Charles Allen, D.C. Councilman and chair of the Transportation and Environment Committee, said in a statement that he has been working with county legislators and WMATA officials for months on possible solutions. He promised to push the council to pass a budget that “fully funds the district’s share of WMATA.”
“The clock is ticking and there must be a solution soon – we cannot be the city we need to be with these service cuts, and we cannot operate our city’s transportation system with this level of uncertainty,” Allen said in the statement. “Regional leaders have been in discussions for some time and I am confident that we all agree that this budget can never become a reality.”
He described this week’s proposed budget as a “worst-case scenario where DC, Maryland and Virginia do nothing else” before the WMATA board votes on a budget in April.
Here’s a look at what could change if Metro doesn’t close its $750 million budget gap.
Subway rail
- All stations would close at 10:00 p.m. Currently the subway usually closes at midnight at the earliest.
- Ten stations would be completely shut down. WMATA has not decided which stations will be closed, but the final decision would be based on ridership.
- The subway frequency would be reduced. Currently most subway trains arrive every six minutes or less, but without a funding scheme from July next year the proportion of trains with headways of six minutes or better would fall to just 10%.
Metro proposed cutting bus service by a third if it couldn’t close a major funding gap.
Metrobus
- Metro could cut almost half of its bus routes. The proposed budget would eliminate 67 of the existing 135 budget lines. Service would be reduced on a further 41 routes.

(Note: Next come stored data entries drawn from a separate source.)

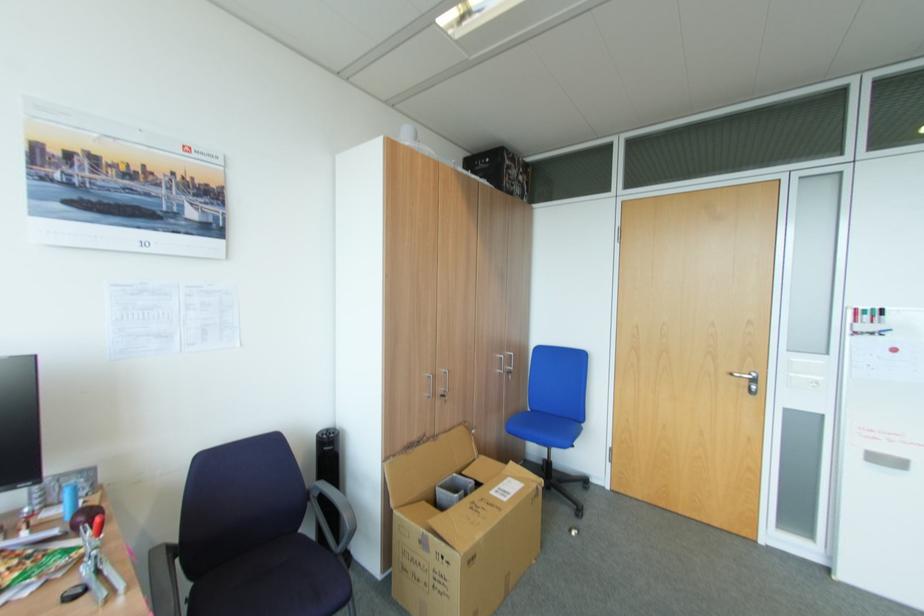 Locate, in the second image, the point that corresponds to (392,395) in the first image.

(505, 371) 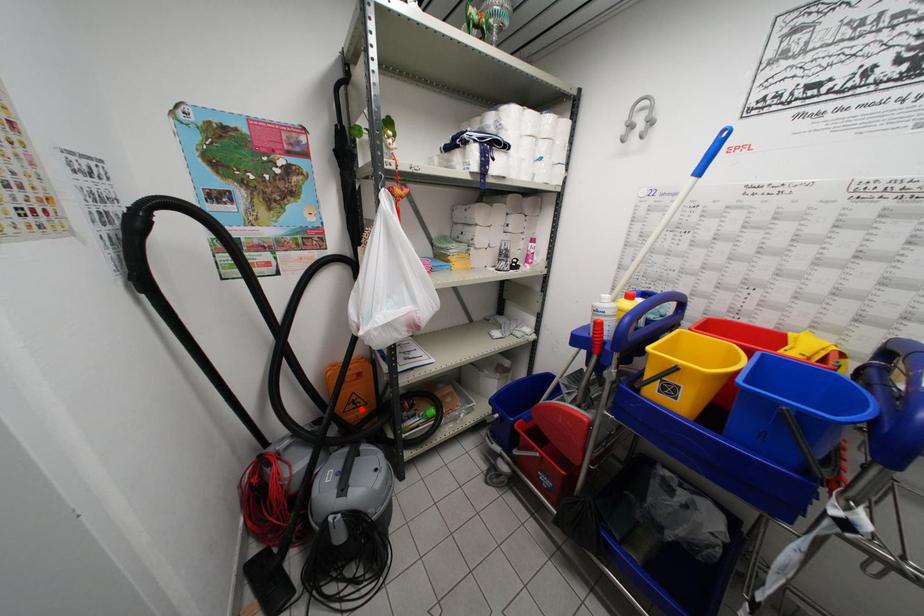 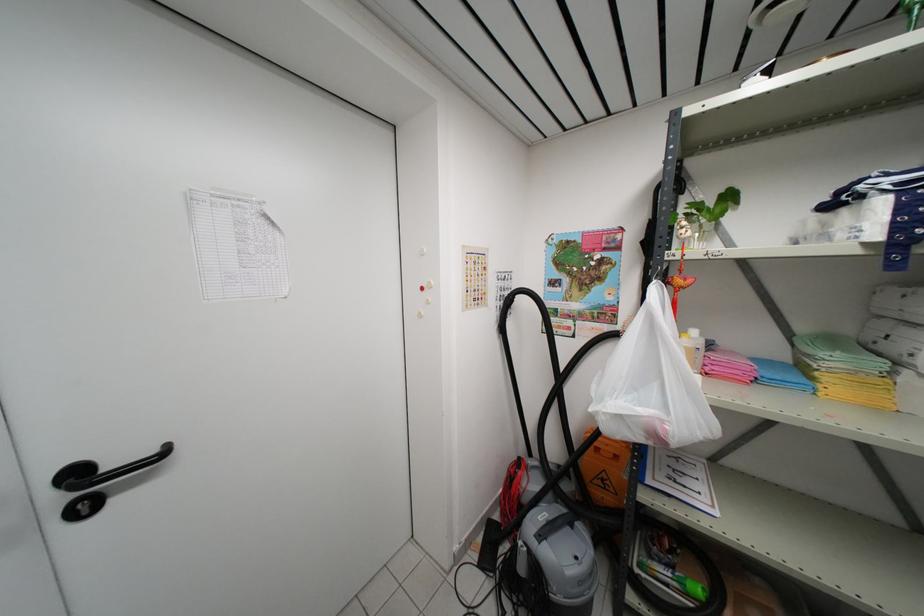 Find the pixel in the second image that matches the highlighted location in the first image.

(610, 492) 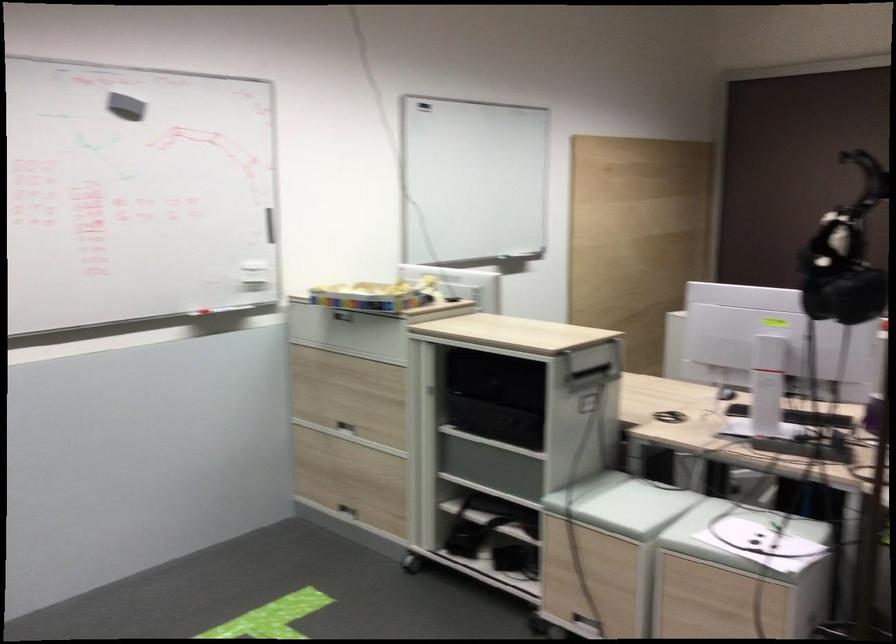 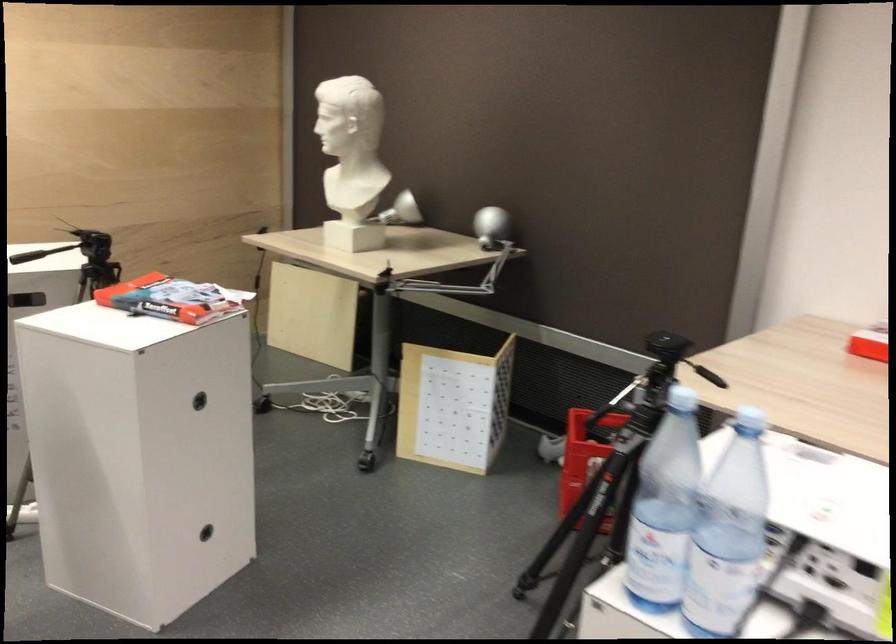 In a continuous first-person perspective shot, in which direction is the camera moving?

The movement direction of the cameraman is right, forward.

- A third of bus service in DC, Maryland and Virginia would be eliminated.
Fare increases
- Metro warned of a 20% increase in fares and parking fees. For example, the maximum price for Metrorail is currently $6. Under the proposed budget, a Metrorail fare would be capped at $7.20.
Job cuts
- In January 2024, Metro plans to freeze salary and wage increases.
- In July 2024, 2,286 employees would be laid off.
What you should know about Metro’s budget
Metro is essentially the only major transit system that doesn’t have a dedicated funding source like a sales tax or gas tax.
Metro’s financing problems are complex. Dedicated funds have declined and ridership has not yet fully recovered from the effects of the pandemic.
“I think one of the main reasons why the number is so high is the pandemic and its impact. You know, the lack of ridership,” WMATA Board Chairman Paul Smedberg said this summer.
According to Clarke’s budget proposal, Metro will also exhaust federal relief funds provided during the pandemic at the start of the 2025 fiscal year.
The Metro seemed to be getting back on track in many ways, with new stations, more service and new trains on order.
The agency’s budget consists of two pages: the capital budget and the operating budget. The capital budget covers costs such as trains, buses, stations and tracks. The budget is in good condition. The operating budget covers costs such as paying bus operators, train operators and other staff. According to Metro, this is where the big budget deficit lies.
Clarke recently spoke to News4 about the funding issue while touring the new Potomac Yard VT station in Northern Virginia.
“In my opinion, we need to sort out our operational funding once and for all and have a predictable, sustainable source. Because who wants to do these big capital projects that everyone celebrates and then say, ‘Aren’t we going to run so many trains through that?’” he said.